How to complete this task:
Images embedded in the records are excluded; print everything else exactly as given.

Start of Block

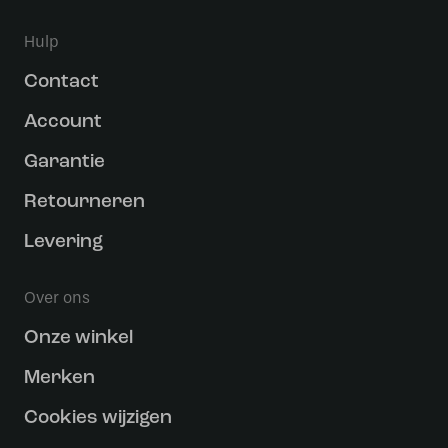
Hulp
Contact
Account
Garantie
Retourneren
Levering
Over ons
Onze winkel
Merken
Cookies wijzigen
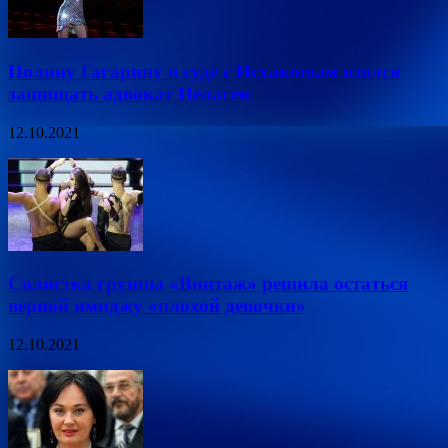
Полину Гагарину в суде с Исхаковым взялся
защищать адвокат Пелагеи
12.10.2021
Солистка группы «Винтаж» решила остаться
верной имиджу «плохой девочки»
12.10.2021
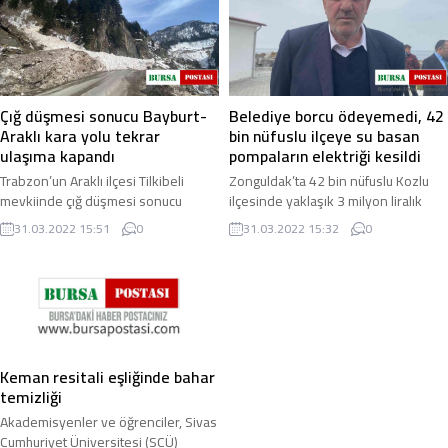
Çığ düşmesi sonucu Bayburt-
Belediye borcu ödeyemedi, 42
Araklı kara yolu tekrar
bin nüfuslu ilçeye su basan
ulaşıma kapandı
pompaların elektriği kesildi
Trabzon’un Araklı ilçesi Tilkibeli
Zonguldak’ta 42 bin nüfuslu Kozlu
mevkiinde çığ düşmesi sonucu
ilçesinde yaklaşık 3 milyon liralık
Bayburt-Araklı kara yolu tekrar
elektrik borcu ödenmeyince ilçeye
31.03.2022 15:51
0
31.03.2022 15:32
0
ulaşıma kapandı. Doğu Karadeniz
su basan pompaların elektriği kesildi
Bölgesi’nde hava ...
...
Keman resitali eşliğinde bahar
temizliği
Akademisyenler ve öğrenciler, Sivas
Cumhuriyet Üniversitesi (SCÜ)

End of Block

Written solution:
Hulp
Contact
Account
Garantie
Retourneren
Levering
Over ons
Onze winkel
Merken
Cookies wijzigen
Полину Гагарину в суде с Исхаковым взялся
защищать адвокат Пелагеи
12.10.2021
Солистка группы «Винтаж» решила остаться
верной имиджу «плохой девочки»
12.10.2021
Çığ düşmesi sonucu Bayburt-
Belediye borcu ödeyemedi, 42
Araklı kara yolu tekrar
bin nüfuslu ilçeye su basan
ulaşıma kapandı
pompaların elektriği kesildi
Trabzon’un Araklı ilçesi Tilkibeli
Zonguldak’ta 42 bin nüfuslu Kozlu
mevkiinde çığ düşmesi sonucu
ilçesinde yaklaşık 3 milyon liralık
Bayburt-Araklı kara yolu tekrar
elektrik borcu ödenmeyince ilçeye
31.03.2022 15:51
0
31.03.2022 15:32
0
ulaşıma kapandı. Doğu Karadeniz
su basan pompaların elektriği kesildi
Bölgesi’nde hava ...
...
Keman resitali eşliğinde bahar
temizliği
Akademisyenler ve öğrenciler, Sivas
Cumhuriyet Üniversitesi (SCÜ)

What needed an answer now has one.